As the group told WWD’s sibling publication, The Hollywood Reporter, “Writers want to be able to use this technology as part of their creative process, without changing how credits are determined, which is complicated given AI material can’t be copyrighted.”
But the reality is not so definitive. According to the Harvard Business Review, rightful ownership of AI-generated works hasn’t been decided yet, and it’s not a simple or straightforward matter.
The journal cited Andersen v. Stability AI et al. from late 2022, when artists sued “multiple generative AI platforms on the basis of the AI using their original works without license to train their AI in their styles, allowing users to generate works that may be insufficiently transformative from their existing, protected works, and, as a result, would be unauthorized derivative works.”

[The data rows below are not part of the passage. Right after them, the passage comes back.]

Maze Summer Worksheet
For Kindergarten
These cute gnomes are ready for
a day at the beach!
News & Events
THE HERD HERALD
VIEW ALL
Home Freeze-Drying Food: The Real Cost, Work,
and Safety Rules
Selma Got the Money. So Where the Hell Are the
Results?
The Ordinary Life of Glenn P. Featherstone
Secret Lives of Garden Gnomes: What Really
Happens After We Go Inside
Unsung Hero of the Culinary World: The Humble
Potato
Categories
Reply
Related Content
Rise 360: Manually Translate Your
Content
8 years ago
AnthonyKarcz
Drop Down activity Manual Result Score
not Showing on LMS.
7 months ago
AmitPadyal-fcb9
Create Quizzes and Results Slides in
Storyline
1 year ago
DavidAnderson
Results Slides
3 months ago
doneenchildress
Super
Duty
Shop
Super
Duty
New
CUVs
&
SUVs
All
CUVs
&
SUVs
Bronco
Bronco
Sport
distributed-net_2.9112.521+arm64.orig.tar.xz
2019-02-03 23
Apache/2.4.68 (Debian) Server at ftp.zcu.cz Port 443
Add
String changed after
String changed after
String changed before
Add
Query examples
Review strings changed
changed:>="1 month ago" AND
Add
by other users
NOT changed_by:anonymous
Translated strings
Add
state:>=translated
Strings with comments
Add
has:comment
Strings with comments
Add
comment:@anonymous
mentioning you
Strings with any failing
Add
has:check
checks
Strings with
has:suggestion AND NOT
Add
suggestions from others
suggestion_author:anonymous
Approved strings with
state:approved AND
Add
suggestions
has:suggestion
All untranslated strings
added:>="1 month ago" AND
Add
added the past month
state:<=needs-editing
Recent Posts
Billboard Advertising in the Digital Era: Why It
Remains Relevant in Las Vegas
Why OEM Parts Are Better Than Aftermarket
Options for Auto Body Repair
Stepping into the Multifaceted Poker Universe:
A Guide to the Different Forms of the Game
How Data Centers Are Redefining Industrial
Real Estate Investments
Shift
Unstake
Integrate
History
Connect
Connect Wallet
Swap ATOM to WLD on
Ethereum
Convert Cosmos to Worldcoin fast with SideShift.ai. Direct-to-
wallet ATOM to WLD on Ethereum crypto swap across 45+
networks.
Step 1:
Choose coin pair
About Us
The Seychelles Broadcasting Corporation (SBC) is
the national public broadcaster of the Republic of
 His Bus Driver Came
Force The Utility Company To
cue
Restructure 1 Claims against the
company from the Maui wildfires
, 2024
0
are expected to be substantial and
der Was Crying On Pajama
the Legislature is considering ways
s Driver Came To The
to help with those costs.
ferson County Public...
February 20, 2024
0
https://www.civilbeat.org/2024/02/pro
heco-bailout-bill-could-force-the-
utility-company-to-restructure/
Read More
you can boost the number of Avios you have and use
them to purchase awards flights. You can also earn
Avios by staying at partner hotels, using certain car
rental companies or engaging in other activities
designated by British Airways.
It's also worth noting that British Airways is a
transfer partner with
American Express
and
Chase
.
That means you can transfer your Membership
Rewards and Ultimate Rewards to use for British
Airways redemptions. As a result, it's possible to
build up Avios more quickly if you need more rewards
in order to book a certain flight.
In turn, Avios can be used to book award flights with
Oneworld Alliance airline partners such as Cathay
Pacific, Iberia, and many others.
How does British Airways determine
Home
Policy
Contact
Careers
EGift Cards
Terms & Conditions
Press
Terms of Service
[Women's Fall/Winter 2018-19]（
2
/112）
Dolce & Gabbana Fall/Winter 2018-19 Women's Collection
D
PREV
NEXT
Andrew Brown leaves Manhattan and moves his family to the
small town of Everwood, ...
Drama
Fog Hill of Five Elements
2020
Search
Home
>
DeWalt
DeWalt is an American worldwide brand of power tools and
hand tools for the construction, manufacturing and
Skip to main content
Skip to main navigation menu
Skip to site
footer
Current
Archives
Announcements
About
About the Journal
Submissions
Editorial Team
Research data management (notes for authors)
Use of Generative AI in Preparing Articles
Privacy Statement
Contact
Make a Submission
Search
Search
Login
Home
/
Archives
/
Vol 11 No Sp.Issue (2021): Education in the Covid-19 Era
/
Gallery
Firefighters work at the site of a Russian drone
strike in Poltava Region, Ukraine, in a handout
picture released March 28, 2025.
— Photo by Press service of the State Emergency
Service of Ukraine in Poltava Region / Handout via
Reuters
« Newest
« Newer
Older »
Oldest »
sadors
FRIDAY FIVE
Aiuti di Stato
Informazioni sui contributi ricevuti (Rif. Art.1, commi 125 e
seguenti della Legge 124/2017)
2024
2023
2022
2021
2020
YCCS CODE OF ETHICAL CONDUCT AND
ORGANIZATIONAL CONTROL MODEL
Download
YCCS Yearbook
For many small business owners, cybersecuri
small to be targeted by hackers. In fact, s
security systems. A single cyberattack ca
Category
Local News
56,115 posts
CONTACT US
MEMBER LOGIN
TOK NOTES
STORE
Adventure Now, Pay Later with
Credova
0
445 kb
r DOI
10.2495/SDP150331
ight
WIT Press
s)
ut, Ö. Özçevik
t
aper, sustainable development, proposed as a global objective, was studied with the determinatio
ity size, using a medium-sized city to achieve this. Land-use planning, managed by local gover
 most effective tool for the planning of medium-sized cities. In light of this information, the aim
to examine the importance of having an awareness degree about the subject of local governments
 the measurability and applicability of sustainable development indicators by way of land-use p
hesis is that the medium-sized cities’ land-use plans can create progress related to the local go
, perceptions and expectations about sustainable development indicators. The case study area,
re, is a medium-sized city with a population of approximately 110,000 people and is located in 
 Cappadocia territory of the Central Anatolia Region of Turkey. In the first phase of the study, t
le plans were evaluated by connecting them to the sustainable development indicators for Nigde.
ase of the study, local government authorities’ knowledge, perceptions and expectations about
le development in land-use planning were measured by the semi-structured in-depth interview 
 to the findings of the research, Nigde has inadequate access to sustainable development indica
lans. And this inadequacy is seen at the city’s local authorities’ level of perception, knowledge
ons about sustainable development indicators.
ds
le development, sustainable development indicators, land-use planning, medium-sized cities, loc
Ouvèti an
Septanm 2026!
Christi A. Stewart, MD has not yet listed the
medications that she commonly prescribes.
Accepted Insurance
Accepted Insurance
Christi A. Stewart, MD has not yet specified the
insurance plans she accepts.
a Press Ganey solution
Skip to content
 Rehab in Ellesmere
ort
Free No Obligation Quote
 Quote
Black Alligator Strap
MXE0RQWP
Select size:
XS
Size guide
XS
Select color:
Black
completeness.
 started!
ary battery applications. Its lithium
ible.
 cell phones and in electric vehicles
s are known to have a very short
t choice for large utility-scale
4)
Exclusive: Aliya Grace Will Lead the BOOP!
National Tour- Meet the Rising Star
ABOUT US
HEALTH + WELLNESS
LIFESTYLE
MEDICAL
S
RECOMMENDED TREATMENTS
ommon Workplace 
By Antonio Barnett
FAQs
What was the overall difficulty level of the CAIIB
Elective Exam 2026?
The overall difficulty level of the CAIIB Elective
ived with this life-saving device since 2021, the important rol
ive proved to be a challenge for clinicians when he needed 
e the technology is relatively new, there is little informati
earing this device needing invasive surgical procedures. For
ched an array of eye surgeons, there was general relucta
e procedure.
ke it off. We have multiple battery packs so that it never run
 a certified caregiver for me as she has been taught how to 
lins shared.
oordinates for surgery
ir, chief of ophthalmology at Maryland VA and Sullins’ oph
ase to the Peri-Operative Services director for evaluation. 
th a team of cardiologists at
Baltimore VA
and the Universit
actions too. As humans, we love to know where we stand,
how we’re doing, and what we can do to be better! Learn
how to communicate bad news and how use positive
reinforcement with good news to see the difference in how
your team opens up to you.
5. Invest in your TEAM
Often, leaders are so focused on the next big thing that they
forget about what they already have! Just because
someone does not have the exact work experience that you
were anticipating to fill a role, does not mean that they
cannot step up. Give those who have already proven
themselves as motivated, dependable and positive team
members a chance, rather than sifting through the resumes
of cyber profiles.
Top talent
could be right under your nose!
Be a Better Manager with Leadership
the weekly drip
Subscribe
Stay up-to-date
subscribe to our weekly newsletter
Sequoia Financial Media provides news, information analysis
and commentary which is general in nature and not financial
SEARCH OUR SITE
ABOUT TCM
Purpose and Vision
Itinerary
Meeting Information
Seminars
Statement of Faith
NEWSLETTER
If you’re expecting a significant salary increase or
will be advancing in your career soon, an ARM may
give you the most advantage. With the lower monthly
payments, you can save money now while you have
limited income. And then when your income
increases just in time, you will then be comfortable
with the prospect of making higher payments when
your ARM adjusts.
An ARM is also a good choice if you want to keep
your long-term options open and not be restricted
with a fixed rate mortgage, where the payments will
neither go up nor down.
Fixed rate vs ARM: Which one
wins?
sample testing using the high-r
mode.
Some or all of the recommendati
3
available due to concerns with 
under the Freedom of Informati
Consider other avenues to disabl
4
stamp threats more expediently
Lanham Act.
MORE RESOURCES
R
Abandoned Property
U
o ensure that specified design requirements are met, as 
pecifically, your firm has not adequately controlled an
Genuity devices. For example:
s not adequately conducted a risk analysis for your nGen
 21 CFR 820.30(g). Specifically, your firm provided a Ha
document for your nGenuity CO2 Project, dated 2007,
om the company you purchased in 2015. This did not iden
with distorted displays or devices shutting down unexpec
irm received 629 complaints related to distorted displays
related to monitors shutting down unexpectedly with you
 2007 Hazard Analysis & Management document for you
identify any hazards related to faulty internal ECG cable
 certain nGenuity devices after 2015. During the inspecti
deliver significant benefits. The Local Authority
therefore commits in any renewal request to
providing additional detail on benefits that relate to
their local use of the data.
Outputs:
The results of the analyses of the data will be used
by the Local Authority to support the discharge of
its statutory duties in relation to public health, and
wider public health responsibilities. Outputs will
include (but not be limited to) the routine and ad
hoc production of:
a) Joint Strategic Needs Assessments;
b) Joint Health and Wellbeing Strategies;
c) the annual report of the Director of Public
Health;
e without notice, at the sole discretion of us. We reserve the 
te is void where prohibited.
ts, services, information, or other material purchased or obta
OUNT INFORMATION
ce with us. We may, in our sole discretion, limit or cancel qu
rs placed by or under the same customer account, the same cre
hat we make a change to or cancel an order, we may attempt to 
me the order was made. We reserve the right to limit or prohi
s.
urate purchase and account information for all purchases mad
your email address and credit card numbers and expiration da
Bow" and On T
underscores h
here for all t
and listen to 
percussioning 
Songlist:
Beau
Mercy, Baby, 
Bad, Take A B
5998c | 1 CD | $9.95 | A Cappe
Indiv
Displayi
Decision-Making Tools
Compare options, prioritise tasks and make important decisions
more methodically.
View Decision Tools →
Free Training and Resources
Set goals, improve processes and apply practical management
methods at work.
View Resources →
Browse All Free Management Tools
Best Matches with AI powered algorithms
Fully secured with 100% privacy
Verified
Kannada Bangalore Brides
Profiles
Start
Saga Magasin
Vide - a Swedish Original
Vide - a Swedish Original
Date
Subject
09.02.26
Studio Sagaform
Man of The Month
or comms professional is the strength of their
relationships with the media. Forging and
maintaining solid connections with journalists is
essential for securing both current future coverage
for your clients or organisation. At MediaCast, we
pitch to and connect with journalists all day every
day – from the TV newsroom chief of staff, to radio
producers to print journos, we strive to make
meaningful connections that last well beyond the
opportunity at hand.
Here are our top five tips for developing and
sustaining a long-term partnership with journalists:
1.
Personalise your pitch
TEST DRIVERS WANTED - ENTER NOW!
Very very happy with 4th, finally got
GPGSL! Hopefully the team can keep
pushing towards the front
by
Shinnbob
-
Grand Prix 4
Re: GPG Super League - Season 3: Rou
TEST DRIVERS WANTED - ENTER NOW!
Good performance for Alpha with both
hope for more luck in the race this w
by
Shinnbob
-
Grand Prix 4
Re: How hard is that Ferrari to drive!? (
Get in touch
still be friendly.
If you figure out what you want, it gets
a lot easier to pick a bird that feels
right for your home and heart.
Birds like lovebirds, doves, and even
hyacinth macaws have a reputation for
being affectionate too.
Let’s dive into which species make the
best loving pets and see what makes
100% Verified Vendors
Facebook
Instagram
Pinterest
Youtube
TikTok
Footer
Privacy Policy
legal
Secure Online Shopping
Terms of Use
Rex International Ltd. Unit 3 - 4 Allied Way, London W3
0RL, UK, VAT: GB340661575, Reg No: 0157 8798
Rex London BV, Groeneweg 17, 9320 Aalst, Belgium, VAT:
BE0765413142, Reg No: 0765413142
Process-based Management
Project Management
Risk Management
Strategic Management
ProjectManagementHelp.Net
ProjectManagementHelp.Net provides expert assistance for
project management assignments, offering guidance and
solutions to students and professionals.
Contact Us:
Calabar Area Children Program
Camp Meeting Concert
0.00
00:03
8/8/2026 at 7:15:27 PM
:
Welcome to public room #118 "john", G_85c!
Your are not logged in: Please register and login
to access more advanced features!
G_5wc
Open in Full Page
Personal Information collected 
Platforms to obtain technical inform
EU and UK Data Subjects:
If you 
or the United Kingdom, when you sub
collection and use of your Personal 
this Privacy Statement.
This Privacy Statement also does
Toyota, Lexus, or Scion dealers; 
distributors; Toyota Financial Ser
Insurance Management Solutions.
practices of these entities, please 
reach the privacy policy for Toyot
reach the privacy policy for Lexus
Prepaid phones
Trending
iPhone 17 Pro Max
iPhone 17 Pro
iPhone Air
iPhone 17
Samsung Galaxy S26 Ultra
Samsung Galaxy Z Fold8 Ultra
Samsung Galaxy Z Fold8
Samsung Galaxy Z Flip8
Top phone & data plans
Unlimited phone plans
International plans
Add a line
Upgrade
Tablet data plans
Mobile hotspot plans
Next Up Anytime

In other words, the case argues that using someone else’s data or images to train an AI model essentially teaches it to mimic someone else’s style and may lead to knock-offs. That could happen, even if copying isn’t the intention. AI platforms that scrape training data from the web — and many of them do — could easily rake in copyrighted material that impacts the final product.
Who’s liable in that case? Is it the tech platform that created and trained the AI model? The brand that enabled the infringement? Perhaps a shopper used a generative AI tool to personalize a problematic garment. Is the customer on the hook?
Go deeper, and the questions compound. Take the customization tool, for example: Who owns the final design, the shopper who prompted the AI or the brand? What about the instructions given to the bot — can someone own the rights, even trademark, AI prompts? If a bot ends up creating a similar design as the signature look of another designer, is the bot at fault or the user?
These are thorny issues, and they may point to a new reality in the AI era. When it’s possible, even easy, to create just about anything, then just about everything will be created. Like knockoffs.
Machine learning, with its impressive ability to recognize and identify patterns, is proving to be an effective weapon in the battle against counterfeits. That’s why e-commerce juggernauts like Amazon feature ML in its fight against fakes. But that can cut both ways, zeroing in on copycats in some scenarios and creating them in others.
It all points to one simple fact: All technologies are fundamentally tools, with no soul or agenda of their own. As generative AI evolves further, it may be harder to remember that, because it can already act impressively human in so much of its speech and creativity. But the real value, or the detriment, of bots like ChatGPT comes down to the will of the people who make or wield them. At least for now.
Like Scarlett Johansson’s Samantha reaching self-awareness in “Her,” machine sentience could be on the menu in real life one day. At least Demis Hassabis, CEO of AI research lab DeepMind Technologies, doesn’t rule it out.
“Philosophers haven’t really settled on a definition of consciousness yet but if we mean self-awareness.…I think there’s a possibility that AI one day could be,” he said in an interview with “60 Minutes.” In 2014, Google acquired DeepMind as part of its years-long research and investment in AI. The tech giant even birthed a Google bot once that had a surprising capacity to convey — or rather, imitate — emotions. It was good enough to fool a Google engineer. Now, since ChatGPT exploded and accelerated the space, it has been locked in an AI arms race with Microsoft, which is a major backer of OpenAI.
One of these giants could even be the first to reach the Singularity, the critical threshold when machine intelligence surpasses human intelligence. Johansson eventually got there in the film. Some data scientists and experts say it can happen in real life too, and with the breakneck speed of development now, they believe it could come within the next seven years.
Translation: There’s a lot of work to do and not much time.